All he knew of the hierarchy of Scarcleft levels was that the highest were the most prosperous, but he didn't need that kind of knowledge to know he was out of place. The house gates were too lavish with their decorative stone inlays, the people in the streets were too well dressed, and he received too many odd glances for him to feel that he blended in. There were servants and delivery boys going about their business, but he didn't look like them, either, not with a bloodied leg. The best he managed to do was find a quiet corner near a brass market where he was able to put a makeshift bandage on his leg using a spare undershirt from his bag. After that he did not attract quite as much attention.
He continued to wend his way downwards, hoping to get to an area that felt more familiar to someone brought up in the poverty of the Gibber. Out in the palm groves, perhaps. He'd read something once about cities having fringe dwellers and the waterless.
It was nightfall by the time he reached the thirty-sixth level. It didn't take long for him to recognise it for exactly what it was: home for people similar to those who lived in the hovels outside Wash Drybone Settle. On a large scale of course, but the same for all that. He saw replicas of the house he had lived in, doubles of Marisal the stitcher, of Galen the sot. He glimpsed people who could have been family to Demel the widow and Ore the stone-breaker. Grubby thin children with hungry eyes not unlike the child he had once been.
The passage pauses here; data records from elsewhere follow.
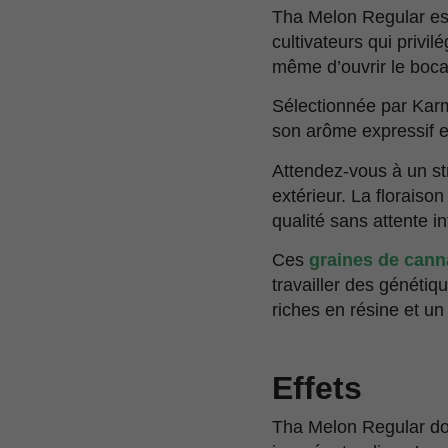
Tha Melon Regular es
cultivateurs qui privi
même d’ouvrir le boca
Sélectionnée par Karm
son arôme expressif 
Attendez-vous à un s
extérieur. La floraiso
qualité sans attente i
Ces
graines de cann
travailler des généti
riches en résine et un 
Effets
Tha Melon Regular do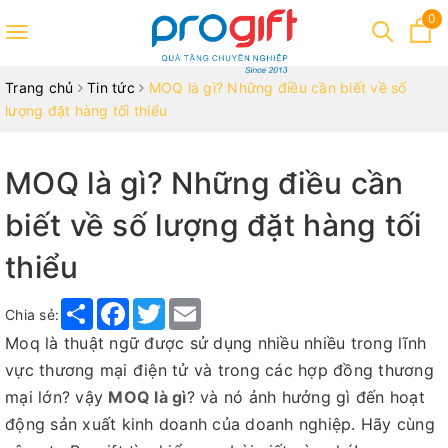
0
Toggle
navigation
Trang chủ
Tin tức
MOQ là gì? Những điều cần biết về số
lượng đặt hàng tối thiểu
MOQ là gì? Những điều cần
biết về số lượng đặt hàng tối
thiểu
Share
Facebook
Twitter
Email
Chia sẻ:
Moq là thuật ngữ được sử dụng nhiều nhiều trong lĩnh
vực thương mại điện tử và trong các hợp đồng thương
mại lớn? vậy
MOQ là gì
? và nó ảnh hưởng gì đến hoạt
động sản xuất kinh doanh của doanh nghiệp. Hãy cùng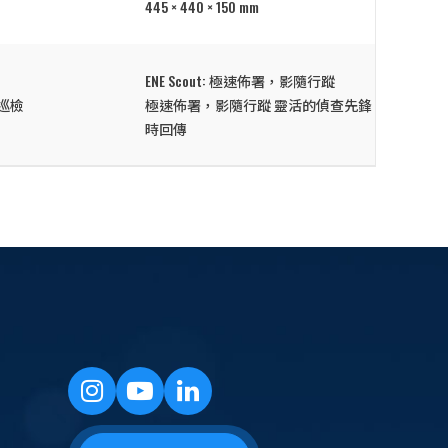
445 × 440 × 150 mm
ENE Scout: 極速佈署，影隨行蹤
巡檢
極速佈署，影隨行蹤 靈活的偵查先鋒，適合快速
時回傳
He didn't know whether to be relieved that Taquar's harsh rule had not rid the world of the obviously waterless, or distres
sed that right here in a rainlord's city were people as poor as his own family had been. He recognised the smell of poverty and hopelessness, of the dirt and the decay that wallowed in its wake. It had been there in Wash Drybone Settle. Here it was just bigger, dirtier, more violent.
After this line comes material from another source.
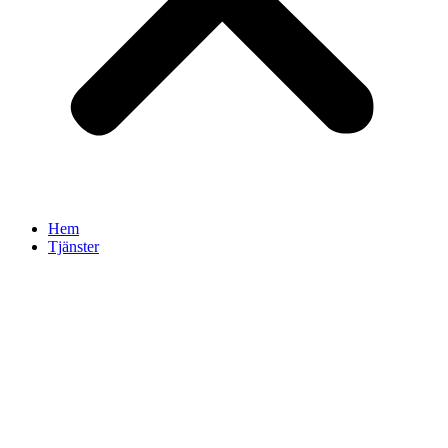
Hem
Tjänster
I am not the only one Taquar has failed, he thought, depressed.
He looked around for somewhere to rest.
***
He slept that night behind a heap of discarded bab husks, his bag serving as a pillow.
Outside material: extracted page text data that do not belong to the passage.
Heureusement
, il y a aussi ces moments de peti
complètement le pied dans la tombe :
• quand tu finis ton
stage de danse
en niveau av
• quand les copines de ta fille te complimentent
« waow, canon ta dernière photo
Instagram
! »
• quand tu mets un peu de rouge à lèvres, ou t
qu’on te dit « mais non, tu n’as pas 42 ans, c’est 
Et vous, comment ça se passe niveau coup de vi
In the morning, he sold one of the books for five tokens. He had no idea of its real value, but he had learned enough from the bargaining of Reduner caravanners to be aware that the Scarperman who bought it was probably robbing him blind.
He used part of one of the tokens to buy hot food served on a yam leaf, and he squatted right there in front of the stall to eat. The woman selling the food was a motherly soul and, on finding out during a lull in her trade that Shale was new to Scarcleft, indeed to the Scarpen, she took it upon herself to give him advice on where to live and how to take care of himself. Her name, she said, was Illara. She suffered from what they called desert peel back in Wash Drybone Settle. She had no eyelashes and no eyebrows, and her skin flaked. Rendered pede fat was needed to cure that, but he doubted she had the money to buy any.
"Don't you trust nobody," she said. "Nobody. Not me, neither. In this place, a man or a woman or a child will sell his granny for water, and don't you never forget it."
From her, he found out that for just three tinnies a night, you could rent a place to sleep on a rooftop, along with a palliasse stuffed with bab husks, and have your safety guaranteed by the owner's bodyguards. He found out there were labouring jobs to be had in the bab groves or at the city's pede stables; or at the pede market, shovelling manure; or at the metal smelters or the knackery-all of which were situated just outside the city gates. He learned where to buy the cheapest food, where to leave his bag (for a price) so that it would be safe until he came to collect it, where to sell stolen goods. She warned him which people never to deal with, which employers never to work for, and which places and street women to avoid. She told him how to identify authorities: the reeves, and-worse, or so she said-the enforcers in blue with the sand swirls on their chests.